Vegetation treatments that benefit native habitat restoration can also come into conflict with other public goals, such as aesthetic values and species conservation. Managing non-native eucalyptus trees is a primary example of this. Millions of eucalyptus trees were planted in California between 1856 and the 1930s because its fast growth and large size suggested that it would be beneficial for lumber production, but the wood turned out to be unsuitable for this purpose. The trees persisted and, over time, invaded native ecosystems. Eucalyptus trees are more flammable and also shed more limbs, bark and leaves than native tree species, contributing to hazardous fuel accumulation for wildfires and higher risk of fire spread to adjacent areas. The combustion of eucalyptus vegetation is believed to have significantly contributed to the intensity and spread of the 1991 Oakland Hills fire. However, eucalyptus removal is a source of public contention because the trees are also valued for their aesthetic properties and the habitat some trees provide for biodiversity, such as endangered migratory monarch butterflies. Land managers in areas with significant eucalyptus stands must manage conflicting public interests to meet multiple objectives.

Stakeholder Perspectives

Importance of Investments for Biodiversity Conservation Histogram

All potential areas of investment for achieving biodiversity conservation were considered on average to be at least moderately important. Top priorities were managing non-native or invasive species, restoring wildlife habitat, increasing habitat connectivity, and integrating climate change adaptation into conservation planning. Restoring habitat and increasing connectivity were not only on average higher, but also were rated as “extremely important” by most respondents.

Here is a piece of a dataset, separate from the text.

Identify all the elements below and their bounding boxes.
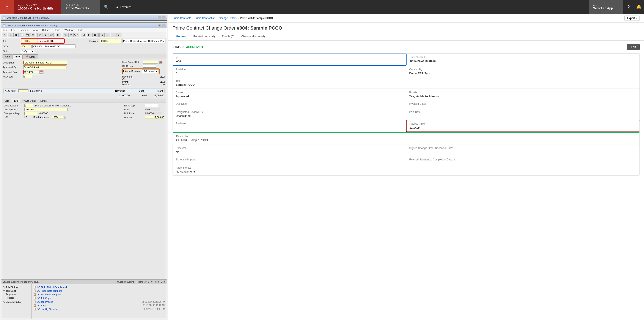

Interview findings: Interviewees discussed how management to increase fire resilience for both ecosystems and communities can be more complicated due to many sensitive species being present in the region. The presence of threatened and endangered species can make it hard to get permits to do ecologically beneficial work or restrict when and how work can be done. In doing so, regulations that protect threatened and endangered species may promote single-species conservation rather than enabling holistic management. For example, several interviewees throughout the region discussed the challenge of removing exotic eucalyptus trees to reduce wildfire hazard because some of the trees provide habitat for monarch butterflies, which can lead to planned projects being halted by environmental litigation. Several interviewees recommended public education on the role of active vegetation management in promoting biodiversity and ecosystem health.

Resource Conditions

Aquatic Species Richness Map
Potential Refugia, hot-dry, high emissions 2040-2069 Map

Assessing biodiversity can include metrics such as the richness of native species in different habitats, such as riparian areas (top), as well as the degree of climate change a habitat type is predicted to experience (bottom). Aquatic species richness measures the total number of potentially present native fish, aquatic invertebrates, aquatic amphibians, and aquatic reptiles in each watershed. In some regional watersheds, such as those in southern Santa Cruz or northern Contra Costa counties, as many as 30 native aquatic species may be present. Generally, coastal watersheds have higher species richness than inland watersheds. Climate exposure is a measure of the level of climate change that the dominant vegetation group of an area is expected to experience. It is calculated by projecting future climate conditions and comparing them to what the vegetation group currently experiences across its range. Areas with less than 80% exposure values are considered to be less stressed because climate conditions will be similar to what was historically commonly experienced. These less stressed areas might offer important refugia for the persistence of plants and animals threatened by climate change. In contrast, areas with >95% or “Non-Analog” exposure values are projected to be more stressed by climate change because that are at the edge or outside the range of what that vegetation type historically experienced. Predicting future climate exposure can help resource managers to adaptively manage for climate change.